Non è raro che gli abitanti di una determinata strada o più nello specifico di un determinato edificio lamentino la presenza di rumori intollerabili.
La rumorosità delle attività viene sanzionata a diversi livelli.
In primo luogo v'è la tutela civilistica.
L'art. 844 c.c. consente di ottenere l'inibitoria della immissioni intollerabili (tra le stesse vanno annoverate quelle rumorose).
In secondo luogo v'è la possibilità di ottenere l'irrogazione di sanzioni amministrative.
Si pensi, per fare un esempio, al vicino di casa che fa effettuare lavori di ristrutturazione senza il rispetto degli orari di lavoro previsti dai regolamenti di polizia urbana.
In tal caso chiunque potrebbe segnalare il fatto alla polizia locale per ottenere il rispetto dei regolamenti e di conseguenza per l'irrogazione delle sanzioni ivi previste.
V'è poi anche il livello di tutela penale.
Si tratta di una extrema ratio, poiché le norme penali, per definizione, intervengono solamente per sanzionare quei comportamenti particolarmente riprovevoli.
La norma cui fare riferimento è l'art. 659 del codice penale a mente del quale:
Chiunque, mediante schiamazzi o rumori, ovvero abusando di strumenti sonori o di segnalazioni acustiche, ovvero suscitando o non impedendo strepiti di animali, disturba le occupazioni o il riposo delle persone, ovvero gli spettacoli, i ritrovi o i trattenimenti pubblici, è punito con l'arresto fino a tre mesi o con l'ammenda fino a euro 309.

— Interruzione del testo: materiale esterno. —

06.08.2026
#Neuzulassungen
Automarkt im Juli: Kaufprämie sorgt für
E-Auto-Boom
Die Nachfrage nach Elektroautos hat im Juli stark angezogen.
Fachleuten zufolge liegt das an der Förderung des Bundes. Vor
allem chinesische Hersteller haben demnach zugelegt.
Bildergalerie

Si applica l'ammenda da euro 103 a euro 516 a chi esercita una professione o un mestiere rumoroso contro le disposizioni della legge o le prescrizioni dell'autorità.
Si tratta di un reato contravvenzionale.
Ciò vuol dire che esso, per quanto meno grave rispetto ai così detti delitti, è sempre punibile (cioè non è necessario sporgere querela per ottenere l'attivazione di un'indagine).

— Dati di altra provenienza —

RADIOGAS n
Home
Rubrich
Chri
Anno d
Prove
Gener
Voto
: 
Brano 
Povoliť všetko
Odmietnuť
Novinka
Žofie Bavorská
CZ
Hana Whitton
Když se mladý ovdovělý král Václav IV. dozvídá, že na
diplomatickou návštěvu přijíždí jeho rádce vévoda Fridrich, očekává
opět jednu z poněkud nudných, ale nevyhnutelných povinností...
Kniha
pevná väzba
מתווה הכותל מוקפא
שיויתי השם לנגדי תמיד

Il comportamento illecito potrà essere sanzionato sia a titolo di dolo (detto più semplicemente per aver fatto rumore volontariamente) sia a titolo di colpa (per aver tenuto non volontariamente ma incautamente determinati comportamenti).
L'interesse tutelato è l'ordine pubblico ossia la quiete pubblica e privata.
La norma, a ben vedere, prevede due distinte fattispecie di reato:
a) quella sanzionata dal primo comma, che punisce ogni genere di rumore che reca disturbo alle occupazioni o al riposo delle persone;
b) la seconda, punita dall'ultimo comma, relativa all'esercizio di mestieri rumorosi contro le disposizioni di legge e delle autorità.
La recente sentenza della Corte di Cassazione penale, citata in apertura, specifica in modo chiaro e preciso tale differenza.
In particolare ad essere sanzionato penalmente, ai sensi del primo comma dell'art. 659 c.p., era stato il proprietario di un bar per la musica ad alto volume e gli schiamazzi fino a tarda notte.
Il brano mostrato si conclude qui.